Monday, October 03, 2022

As usual, Cher was there first

That's Stevie Nicks with her new recording of Stephen Stills' "For What It's Worth."  Last week, ROLLING STONE reported:



Stevie Nicks has dropped a cover of Buffalo Springfield’s “For What It’s Worth,” putting her own witchy spin on the classic Sixties protest anthem.

Nicks recorded the song earlier this year in Los Angeles with producer Greg Kurstin, longtime guitarist and session legend Waddy Wachtel, and backing vocalist Sharon Celani. Her rendition contains the spirit of the original -- which Stephen Stills wrote about the Sunset Strip curfew riots in Los Angeles -- while her husky vocals contribute a current feel.

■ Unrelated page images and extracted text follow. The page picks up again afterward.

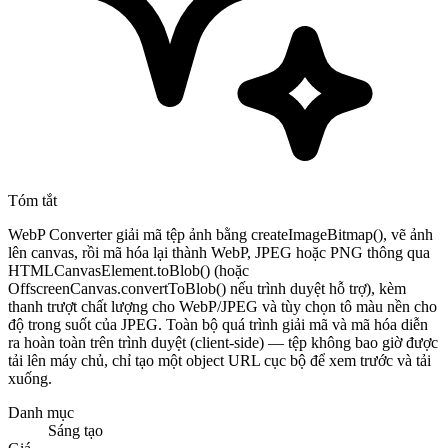
Tóm tắt
WebP Converter giải mã tệp ảnh bằng createImageBitmap(), vẽ ảnh
lên canvas, rồi mã hóa lại thành WebP, JPEG hoặc PNG thông qua
HTMLCanvasElement.toBlob() (hoặc
OffscreenCanvas.convertToBlob() nếu trình duyệt hỗ trợ), kèm
thanh trượt chất lượng cho WebP/JPEG và tùy chọn tô màu nền cho
độ trong suốt của JPEG. Toàn bộ quá trình giải mã và mã hóa diễn
ra hoàn toàn trên trình duyệt (client-side) — tệp không bao giờ được
tải lên máy chủ, chỉ tạo một object URL cục bộ để xem trước và tải
xuống.
Danh mục
Sáng tạo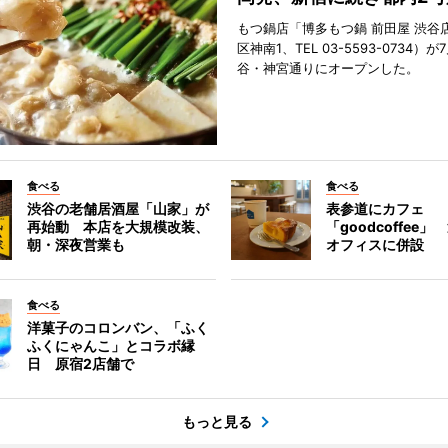
もつ鍋店「博多もつ鍋 前田屋 渋谷
区神南1、TEL 03-5593-0734）が
谷・神宮通りにオープンした。
食べる
食べる
渋谷の老舗居酒屋「山家」が
表参道にカフェ
再始動 本店を大規模改装、
「goodcoffee
朝・深夜営業も
オフィスに併設
食べる
洋菓子のコロンバン、「ふく
ふくにゃんこ」とコラボ縁
日 原宿2店舗で
もっと見る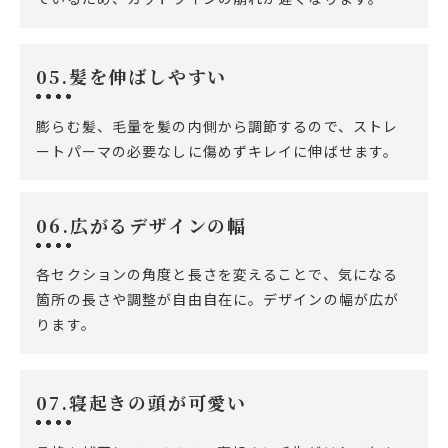
05.髪を伸ばしやすい
膨らむ髪、毛量を髪の内側から調節するので、ストレ
ートパーマの必要なしに傷めずキレイに伸ばせます。
06.広がるデザインの幅
各セクションの角度と長さを変えることで、気になる
箇所の長さや調整が自由自在に。デザインの幅が広が
ります。
07.寝起きの頭が可愛い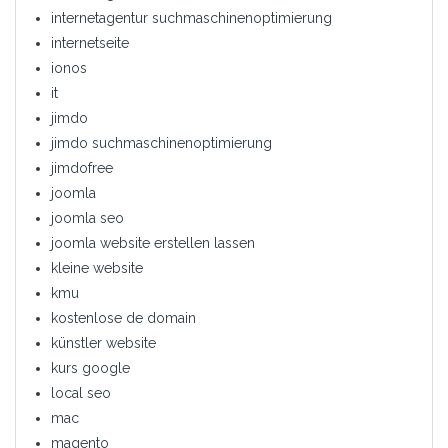
internetagentur suchmaschinenoptimierung
internetseite
ionos
it
jimdo
jimdo suchmaschinenoptimierung
jimdofree
joomla
joomla seo
joomla website erstellen lassen
kleine website
kmu
kostenlose de domain
künstler website
kurs google
local seo
mac
magento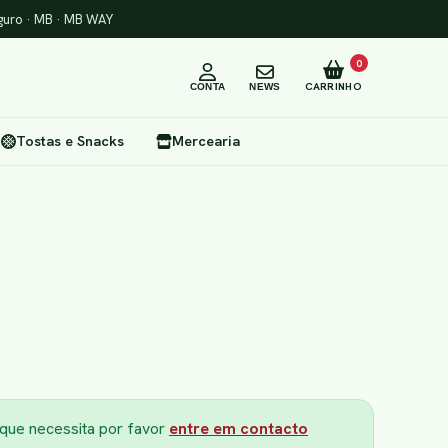
uro · MB · MB WAY
0
CARRINHO
CONTA
NEWS
Tostas e Snacks
Mercearia
 que necessita por favor
entre em contacto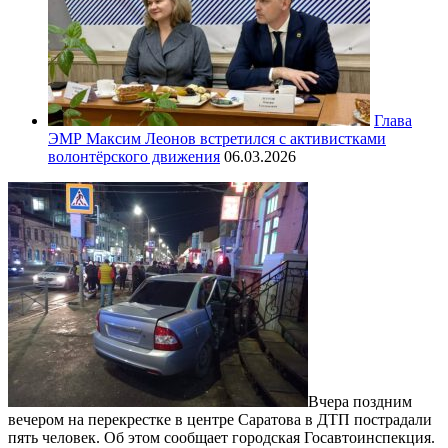
Глава
ЭМР Максим Леонов встретился с активистками
волонтёрского движения
06.03.2026
Вчера поздним
вечером на перекрестке в центре Саратова в ДТП пострадали
пять человек. Об этом сообщает городская Госавтоинспекция.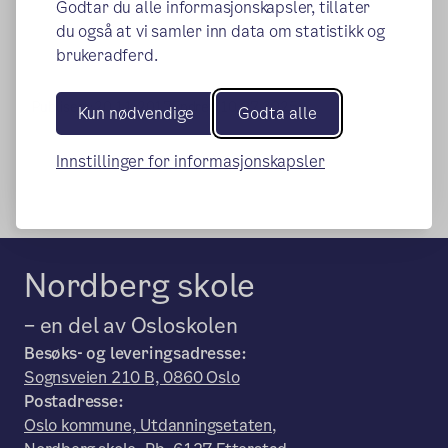
Godtar du alle informasjonskapsler, tillater
du også at vi samler inn data om statistikk og
brukeradferd.
Publisert:
20.11.2017
Endret:
10.07.2025
Kun nødvendige
Godta alle
Innstillinger for informasjonskapsler
Nordberg skole
– en del av Osloskolen
Besøks- og leveringsadresse:
Sognsveien 210 B, 0860 Oslo
Postadresse:
Oslo kommune, Utdanningsetaten,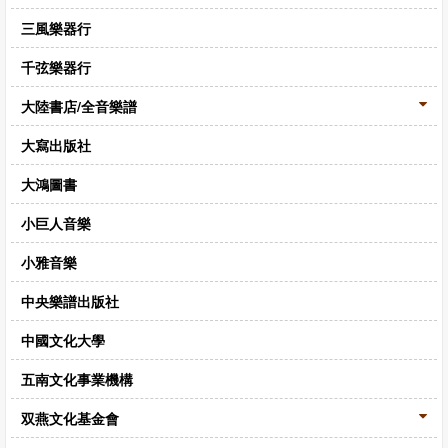
CD‧DVD
三風樂器行
禮品專區
千弦樂器行
出版社
大陸書店/全音樂譜
日本樂譜
大寫出版社
音樂繪本・故事
大鴻圖書
114年全國音樂比賽指定曲
小巨人音樂
中國民樂
小雅音樂
中央樂譜出版社
中國文化大學
五南文化事業機構
双燕文化基金會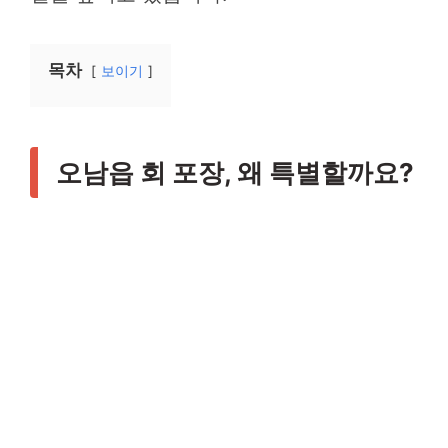
목차
보이기
오남읍 회 포장, 왜 특별할까요?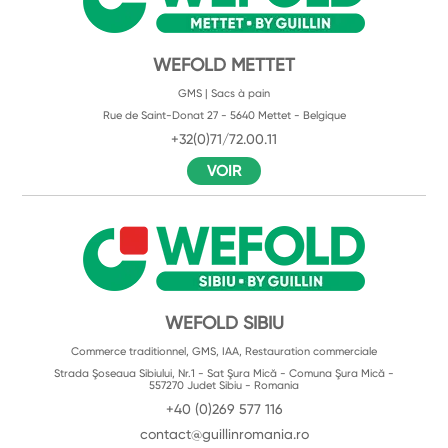
WEFOLD METTET
GMS | Sacs à pain
Rue de Saint-Donat 27 - 5640 Mettet - Belgique
+32(0)71/72.00.11
VOIR
WEFOLD SIBIU
Commerce traditionnel, GMS, IAA, Restauration commerciale
Strada Şoseaua Sibiului, Nr.1 - Sat Şura Mică - Comuna Şura Mică -
557270 Judet Sibiu - Romania
+40 (0)269 577 116
contact@guillinromania.ro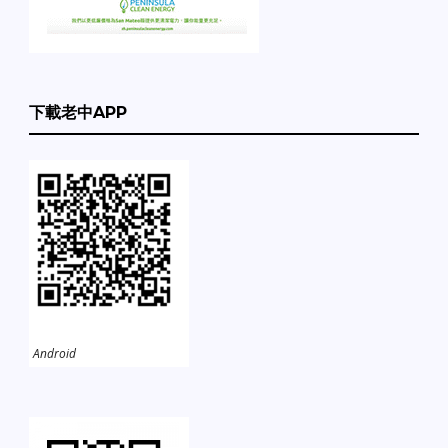
下載老中APP
Android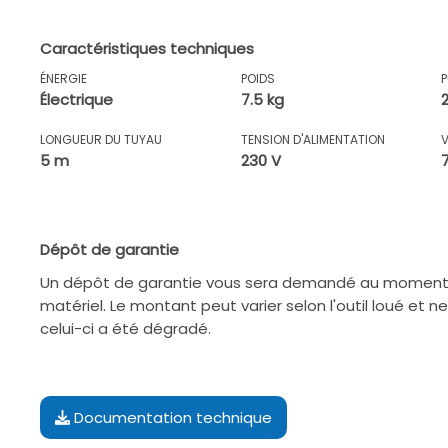
Caractéristiques techniques
ÉNERGIE
POIDS
Électrique
7.5 kg
LONGUEUR DU TUYAU
TENSION D'ALIMENTATION
5 m
230 V
7
Dépôt de garantie
Un dépôt de garantie vous sera demandé au moment d
matériel. Le montant peut varier selon l'outil loué et n
celui-ci a été dégradé.
Documentation technique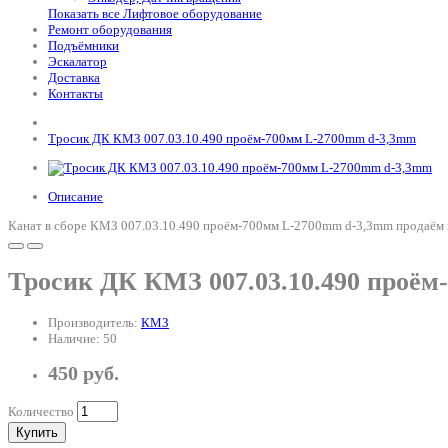
Показать все Лифтовое оборудование
Ремонт оборудования
Подъёмники
Эскалатор
Доставка
Контакты
Тросик ДК КМЗ 007.03.10.490 проём-700мм L-2700mm d-3,3mm
Описание
Канат в сборе КМЗ 007.03.10.490 проём-700мм L-2700mm d-3,3mm продаём п
Тросик ДК КМЗ 007.03.10.490 проё
Производитель:
КМЗ
Наличие: 50
450 руб.
Количество
Купить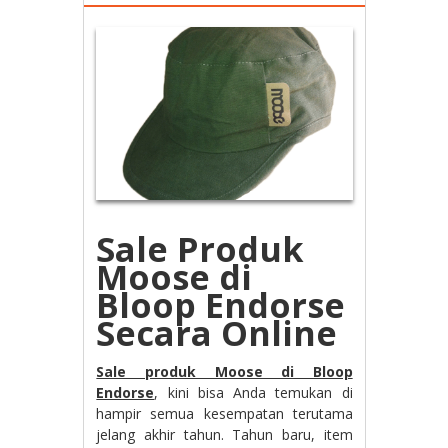
Sale Produk
Moose di
Bloop Endorse
Secara Online
Sale produk Moose di Bloop
Endorse
, kini bisa Anda temukan di
hampir semua kesempatan terutama
jelang akhir tahun. Tahun baru, item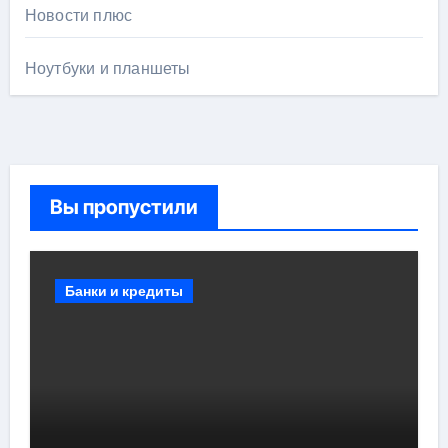
Новости плюс
Ноутбуки и планшеты
Вы пропустили
Банки и кредиты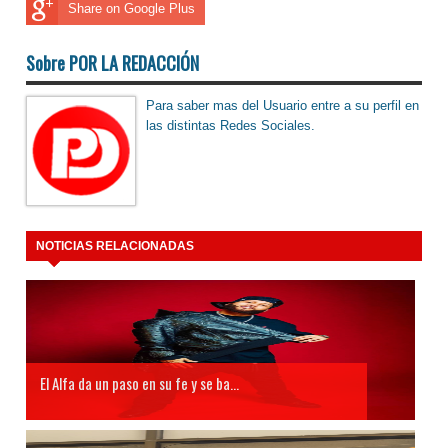
Share on Google Plus
Sobre POR LA REDACCIÓN
Para saber mas del Usuario entre a su perfil en
las distintas Redes Sociales.
NOTICIAS RELACIONADAS
El Alfa da un paso en su fe y se ba...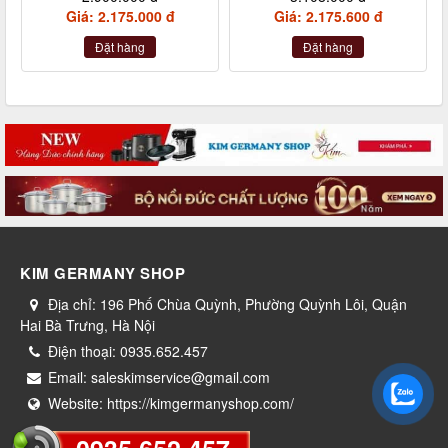
Giá: 2.175.000 đ
Giá: 2.175.600 đ
Đặt hàng
Đặt hàng
KIM GERMANY SHOP
Địa chỉ:
196 Phố Chùa Quỳnh, Phường Quỳnh Lôi, Quận
Hai Bà Trưng, Hà Nội
Điện thoại:
0935.652.457
Email:
saleskimservice@gmail.com
Website:
https://kimgermanyshop.com/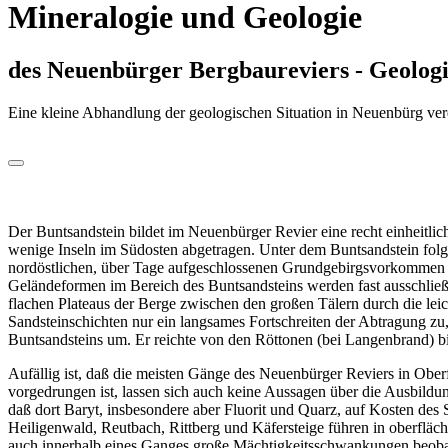
Mineralogie und Geologie
des Neuenbürger Bergbaureviers - Geologi
Eine kleine Abhandlung der geologischen Situation in Neuenbürg ver
Der Buntsandstein bildet im Neuenbürger Revier eine recht einheitli
wenige Inseln im Südosten abgetragen. Unter dem Buntsandstein folg
nordöstlichen, über Tage aufgeschlossenen Grundgebirgsvorkommen f
Geländeformen im Bereich des Buntsandsteins werden fast ausschließli
flachen Plateaus der Berge zwischen den großen Tälern durch die leic
Sandsteinschichten nur ein langsames Fortschreiten der Abtragung zu
Buntsandsteins um. Er reichte von den Röttonen (bei Langenbrand) bis
Aufällig ist, daß die meisten Gänge des Neuenbürger Reviers in Oberf
vorgedrungen ist, lassen sich auch keine Aussagen über die Ausbild
daß dort Baryt, insbesondere aber Fluorit und Quarz, auf Kosten des 
Heiligenwald, Reutbach, Rittberg und Käfersteige führen in oberflä
auch innerhalb eines Ganges große Mächtigkeitsschwankungen beobac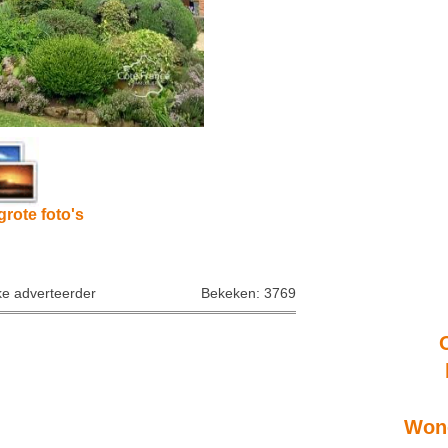
grote foto's
ke adverteerder
Bekeken: 3769
Wone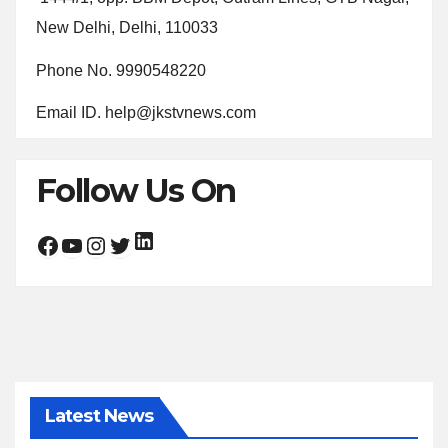
New Delhi, Delhi, 110033
Phone No. 9990548220
Email ID. help@jkstvnews.com
Follow Us On
LinkedIn
Facebook
YouTube
Instagram
Twitter
Latest News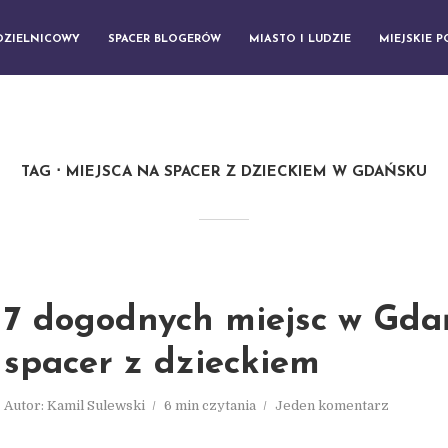
DZIELNICOWY
SPACER BLOGERÓW
MIASTO I LUDZIE
MIEJSKIE 
TAG
MIEJSCA NA SPACER Z DZIECKIEM W GDAŃSKU
7 dogodnych miejsc w Gda
spacer z dzieckiem
Autor:
Kamil Sulewski
6 min czytania
Jeden komentarz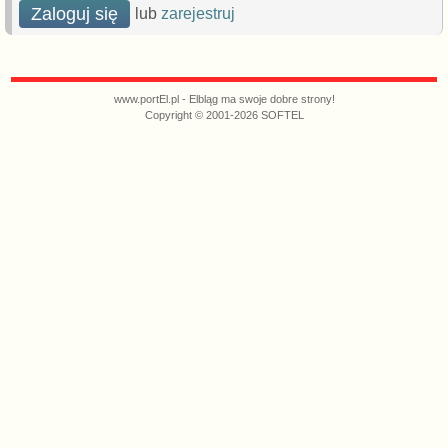
Zaloguj się
lub
zarejestruj
www.portEl.pl - Elbląg ma swoje dobre strony!
Copyright © 2001-2026 SOFTEL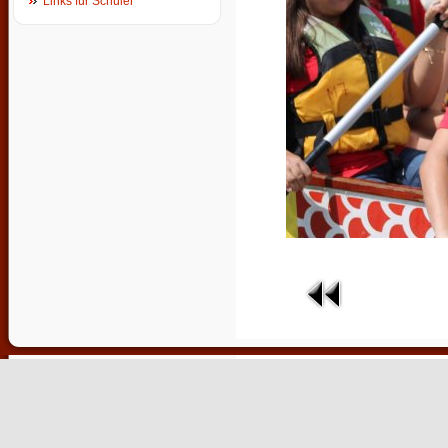
Links für Schüler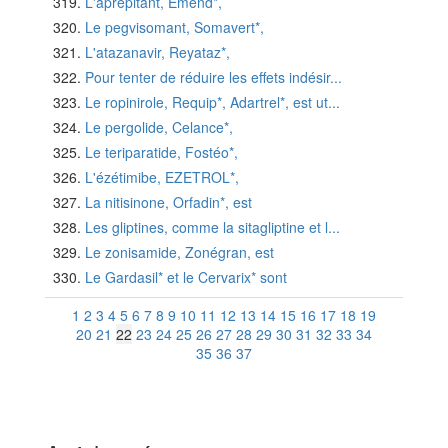
L'aprépitant, Emend*,
Le pegvisomant, Somavert*,
L'atazanavir, Reyataz*,
Pour tenter de réduire les effets indésir...
Le ropinirole, Requip*, Adartrel*, est ut...
Le pergolide, Celance*,
Le teriparatide, Fostéo*,
L'ézétimibe, EZETROL*,
La nitisinone, Orfadin*, est
Les gliptines, comme la sitagliptine et l...
Le zonisamide, Zonégran, est
Le Gardasil* et le Cervarix* sont
1
2
3
4
5
6
7
8
9
10
11
12
13
14
15
16
17
18
19
20
21
22
23
24
25
26
27
28
29
30
31
32
33
34
35
36
37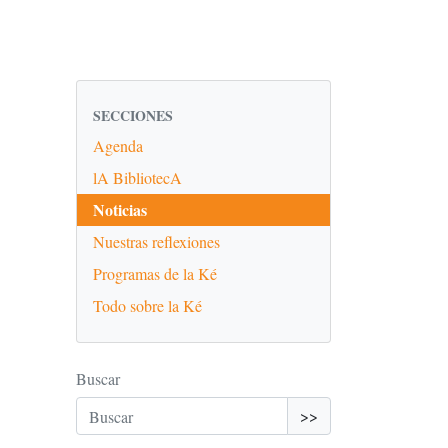
SECCIONES
Agenda
lA BibliotecA
Noticias
Nuestras reflexiones
Programas de la Ké
Todo sobre la Ké
Buscar
>>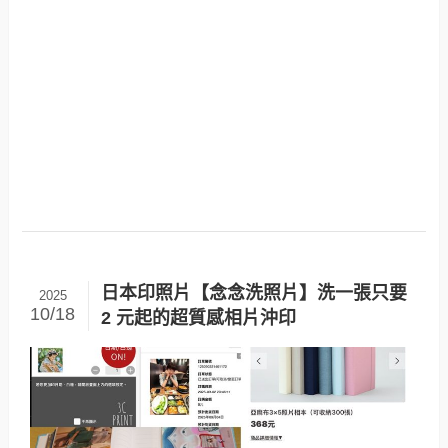
日本印照片【念念洗照片】洗一張只要
2025
10/18
2 元起的超質感相片沖印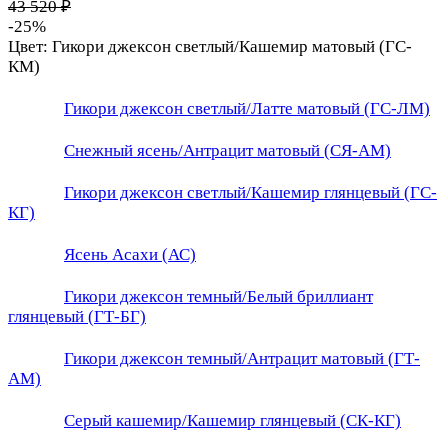
43 520 ₽
-25%
Цвет:
Гикори джексон светлый/Кашемир матовый (ГС-
КМ)
Гикори джексон светлый/Латте матовый (ГС-ЛМ)
Снежный ясень/Антрацит матовый (СЯ-АМ)
Гикори джексон светлый/Кашемир глянцевый (ГС-
КГ)
Ясень Асахи (АС)
Гикори джексон темный/Белый бриллиант
глянцевый (ГТ-БГ)
Гикори джексон темный/Антрацит матовый (ГТ-
АМ)
Серый кашемир/Кашемир глянцевый (СК-КГ)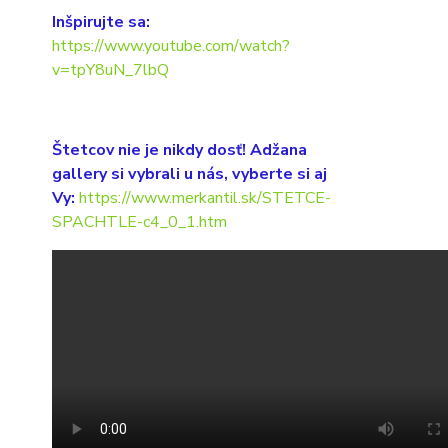
Inšpirujte sa:
https://www.youtube.com/watch?
v=tpY8uN_7lbQ
Štetcov nie je nikdy dosť! Adžana
gallery si vybrali u nás, vyberte si aj
Vy:
https://www.merkantil.sk/STETCE-
SPACHTLE-c4_0_1.htm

“I’m so excited to release my new song this Friday,” Nicks wrote on social media earlier this week. “It’s called ‘For What It’s Worth’ and it was written by Stephen Stills in 1966. It meant something to me then, and it means something to me now. I always wanted to interpret it through the eyes of a woman — and it seems like today, in the times that we live in — that it has a lot to say…”



The problem, as Kat noted, is that a woman already interpreted it.  And did so back in 1969.  Cher did it on her album  3614 JACKSON HIGHWAY.  And here she is performing it in 1969 on Glenn Campbell's variety series.
 
 
 
 
 
It's already been done.  So, basically, Cher could be singing the lines from Stevie's "Two Kinds of Love:"


Who in the world do you think that you are fooling?

Well I've already done everything you are doing.